🤖 AI Summary
Existing humanoid robot policies often rely on reference motions or task-specific rewards, limiting their ability to generalize across object geometries and compose diverse skills over extended time horizons. This work proposes the first unified interaction representation based on distance fields, leveraging geometric cues—such as surface distance, gradient, and velocity decomposition—to drive a single whole-body humanoid policy without requiring reference motions. By integrating a variational autoencoder (VAE), an adversarial interaction prior, and DAgger-style distillation, and by aligning egocentric depth features across domains, the framework enables seamless sim-to-real transfer using only visual inputs. Evaluated on objects scaled from 0.4× to 1.6×, the system achieves 80–100% success rates on PickUp and SitStand tasks, 62.1% on multi-task composition trajectories, and supports continuous execution of skill sequences up to 40 steps long.
📝 Abstract
Humanoid robots that autonomously interact with physical environments over extended horizons represent a central goal of embodied intelligence. Existing approaches rely on reference motions or task-specific rewards, tightly coupling policies to particular object geometries and precluding multi-skill generalization within a single framework. A unified interaction representation enabling reference-free inference, geometric generalization, and long-horizon skill composition within one policy remains an open challenge. Here we show that Distance Field (DF) provides such a representation: LessMimic conditions a single whole-body policy on DF-derived geometric cues--surface distances, gradients, and velocity decompositions--removing the need for motion references, with interaction latents encoded via a Variational Auto-Encoder (VAE) and post-trained using Adversarial Interaction Priors (AIP) under Reinforcement Learning (RL).
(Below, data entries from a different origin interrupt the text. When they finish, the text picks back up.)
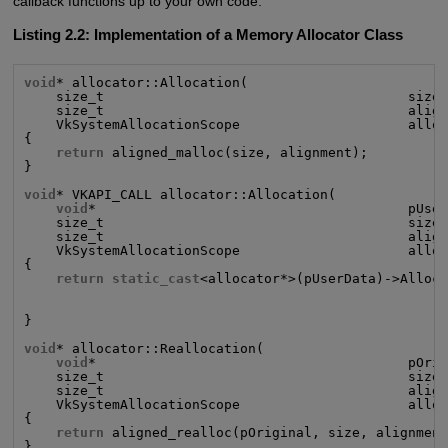
callback functions up to your own code.
Listing 2.2: Implementation of a Memory Allocator Class
void
* allocator::Allocation(

    size_t                                      size,
    size_t                                      align
    VkSystemAllocationScope                     alloc
{

return
 aligned_malloc(size, alignment);

}

void
* VKAPI_CALL allocator::Allocation(

void
*                                       pUser
    size_t                                      size,
    size_t                                      align
    VkSystemAllocationScope                     alloc
{

return static_cast
<allocator*>(pUserData)->Alloca
                                                     
                                                     
}

void
* allocator::Reallocation(

void
*                                       pOrig
    size_t                                      size,
    size_t                                      align
    VkSystemAllocationScope                     alloc
{

return
 aligned_realloc(pOriginal, size, alignment
}
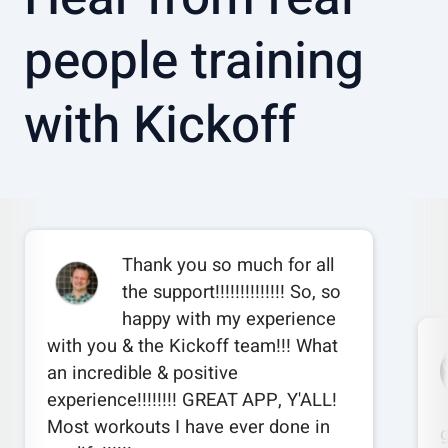
people training
with Kickoff
Thank you so much for all
the support!!!!!!!!!!!!!! So, so
happy with my experience
with you & the Kickoff team!!! What
an incredible & positive
experience!!!!!!!! GREAT APP, Y'ALL!
Most workouts I have ever done in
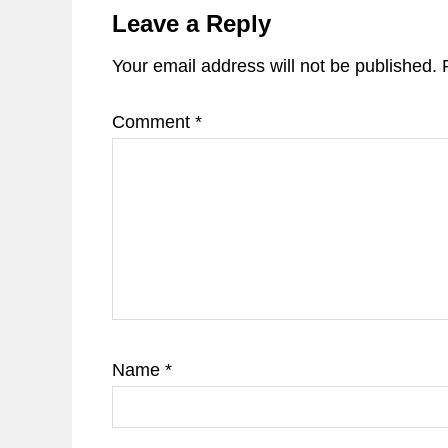
Interactions
Leave a Reply
Your email address will not be published.
Comment
*
Name
*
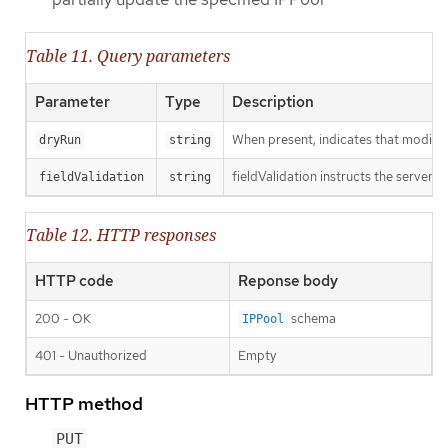
Table 11. Query parameters
Parameter
Type
Description
When present, indicates that modificat
dryRun
string
fieldValidation instructs the server o
fieldValidation
string
Table 12. HTTP responses
HTTP code
Reponse body
200 - OK
schema
IPPool
401 - Unauthorized
Empty
HTTP method
PUT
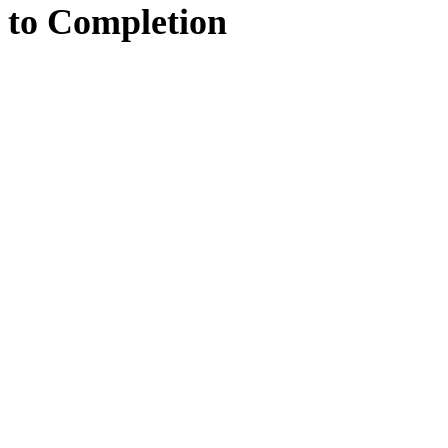
to
Completion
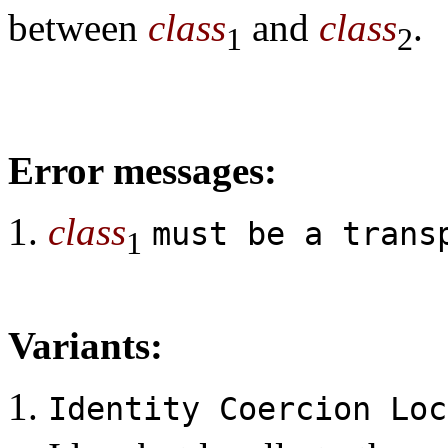
between
class
and
class
.
1
2
Error messages:
class
must be a trans
1
Variants:
Identity Coercion Lo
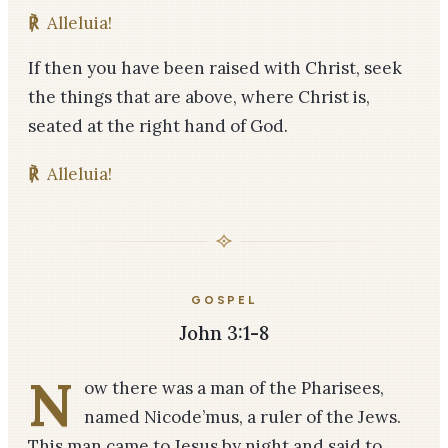
℟
Alleluia!
If then you have been raised with Christ, seek
the things that are above, where Christ is,
seated at the right hand of God.
℟
Alleluia!
GOSPEL
John 3:1-8
N
ow there was a man of the Pharisees,
named Nicode’mus, a ruler of the Jews.
This man came to Jesus by night and said to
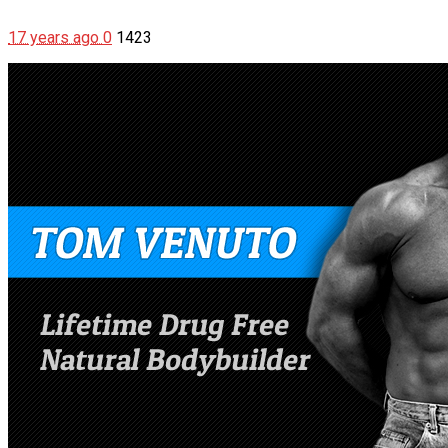
17 years ago
0
1423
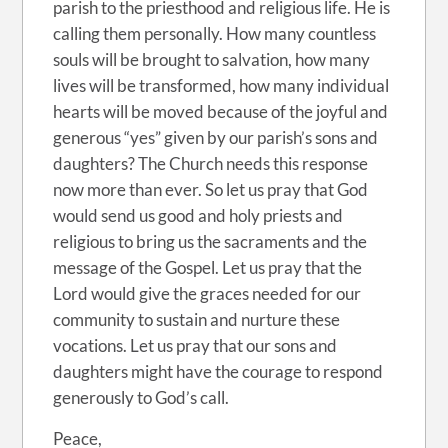
parish to the priesthood and religious life. He is
calling them personally. How many countless
souls will be brought to salvation, how many
lives will be transformed, how many individual
hearts will be moved because of the joyful and
generous “yes” given by our parish’s sons and
daughters? The Church needs this response
now more than ever. So let us pray that God
would send us good and holy priests and
religious to bring us the sacraments and the
message of the Gospel. Let us pray that the
Lord would give the graces needed for our
community to sustain and nurture these
vocations. Let us pray that our sons and
daughters might have the courage to respond
generously to God’s call.
Peace,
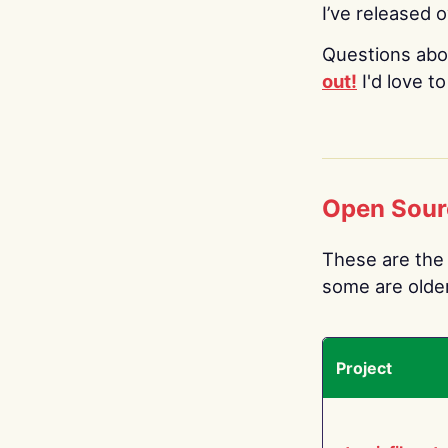
I’ve released 
Questions abo
out!
I'd love t
Open Sour
These are the 
some are older.
Project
Through DAgger-style distillation that aligns DF latents with egocentric depth features, LessMimic further transfers seamlessly to vision-only deployment without motion capture (MoCap) infrastructure. A single LessMimic policy achieves 80--100% success across object scales from 0.4x to 1.6x on PickUp and SitStand where baselines degrade sharply, attains 62.1% success on 5 task instances trajectories, and remains viable up to 40 sequentially composed tasks. By grounding interaction in local geometry rather than demonstrations, LessMimic offers a scalable path toward humanoid robots that generalize, compose skills, and recover from failures in unstructured environments.